Characteristic/Advantage | Cast Iron | Steel |
---|---|---|
Composition | High carbon content (typically >2.14%), with silicon, manganese, etc. | Lower carbon content (typically <2.14%), with the option of adding alloy elements |
Casting Ability | Excellent, suitable for complex shapes and thin-walled parts | Poor, usually processed through forging, rolling, etc. |
Mechanical Properties | Lower (e.g., tensile strength, toughness), but good wear resistance | Higher, including strength, toughness, etc. |
Corrosion Resistance | Good, but depends on specific type and alloy elements | Can be enhanced through alloying, e.g., stainless steel |
Machinability | Good cutting and machining ability, but difficult to forge | Easily forgeable, rollable, weldable, and adaptable to various processing methods |
Cost | Typically lower, with lower production costs and raw material prices | Higher, but with superior performance and potential for long-term economic benefits |
Application Areas | Machinery manufacturing, construction, civil engineering, transportation, kitchenware, etc. | Wide range of fields including construction, bridges, machinery manufacturing, aerospace, medical equipment, energy, etc. |
Start Your Custom Metal Parts CNC Precision Machining and Manufacturing
In the field of hardware parts machining, cast iron and steel are indispensable metal materials. They are widely used in many key links such as CNC machining center operation, precision extrusion molding and casting process. Choose us VMT, VMT has 14 years of experience in CNC parts machining. We strictly follow 12 quality inspection checkpoints to ensure that the yield rate of batch machining products is as high as 99.98%, building an indestructible wall of protection for your product quality, so that each product meets the high-precision requirements. Choosing VMT means choosing a trustworthy partner.

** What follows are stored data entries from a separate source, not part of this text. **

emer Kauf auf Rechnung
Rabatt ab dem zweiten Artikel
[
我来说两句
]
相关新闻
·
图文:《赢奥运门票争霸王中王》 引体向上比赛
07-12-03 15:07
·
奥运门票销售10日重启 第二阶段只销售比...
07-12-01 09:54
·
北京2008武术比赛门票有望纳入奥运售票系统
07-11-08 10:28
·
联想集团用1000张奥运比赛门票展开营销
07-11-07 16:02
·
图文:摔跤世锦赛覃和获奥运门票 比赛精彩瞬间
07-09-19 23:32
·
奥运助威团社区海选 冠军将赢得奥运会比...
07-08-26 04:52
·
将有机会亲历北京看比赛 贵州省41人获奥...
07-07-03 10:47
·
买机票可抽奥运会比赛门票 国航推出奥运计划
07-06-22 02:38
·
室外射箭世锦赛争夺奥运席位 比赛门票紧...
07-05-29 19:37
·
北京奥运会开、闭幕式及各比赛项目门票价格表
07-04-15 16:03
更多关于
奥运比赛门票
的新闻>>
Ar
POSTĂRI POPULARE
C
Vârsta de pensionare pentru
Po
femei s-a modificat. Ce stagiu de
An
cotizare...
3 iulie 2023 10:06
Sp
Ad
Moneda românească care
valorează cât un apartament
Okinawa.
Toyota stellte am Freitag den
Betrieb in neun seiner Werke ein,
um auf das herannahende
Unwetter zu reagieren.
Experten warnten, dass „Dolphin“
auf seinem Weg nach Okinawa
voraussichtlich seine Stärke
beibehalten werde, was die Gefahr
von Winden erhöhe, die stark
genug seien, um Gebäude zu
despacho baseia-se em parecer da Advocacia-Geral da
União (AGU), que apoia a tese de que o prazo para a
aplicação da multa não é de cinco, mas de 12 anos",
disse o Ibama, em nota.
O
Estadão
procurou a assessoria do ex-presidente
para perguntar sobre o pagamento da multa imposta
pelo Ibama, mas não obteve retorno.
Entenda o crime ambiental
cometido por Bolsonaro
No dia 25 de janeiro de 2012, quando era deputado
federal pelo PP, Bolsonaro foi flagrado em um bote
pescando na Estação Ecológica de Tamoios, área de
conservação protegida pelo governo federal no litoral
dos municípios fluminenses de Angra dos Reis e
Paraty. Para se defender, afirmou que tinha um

Frequently Asked Questions About Cast Iron vs Steel
Is Wrought Iron Steel?
Wrought iron is not steel. Although both are iron-carbon alloys, there are significant differences in carbon content and properties.
Steel has a carbon content between 0.05% and 2%, while wrought iron has a carbon content of less than 0.04%.
How Many Types of Iron Are There?
Iron is classified primarily based on its carbon content and how it is processed. In terms of carbon content, iron can be divided into pig iron (carbon content greater than 2%), wrought iron (carbon content less than 0.02%) and steel (carbon content between 0.02% and 2%). Each type has different characteristics in terms of hardness, toughness, plasticity, etc. and is suitable for different application scenarios. In terms of processing methods, iron also includes cast iron obtained through special processes such as melting, alloying, etc.
Will Steel Rust?
When steel is exposed to moist air, especially in an environment containing oxygen, water or certain chemicals, it will undergo an oxidation reaction to form rust. In order to prevent steel from rusting, we at VMT usually adopt a variety of surface treatment measures. For example, painting, galvanizing, chrome plating, stainless steel processing, etc.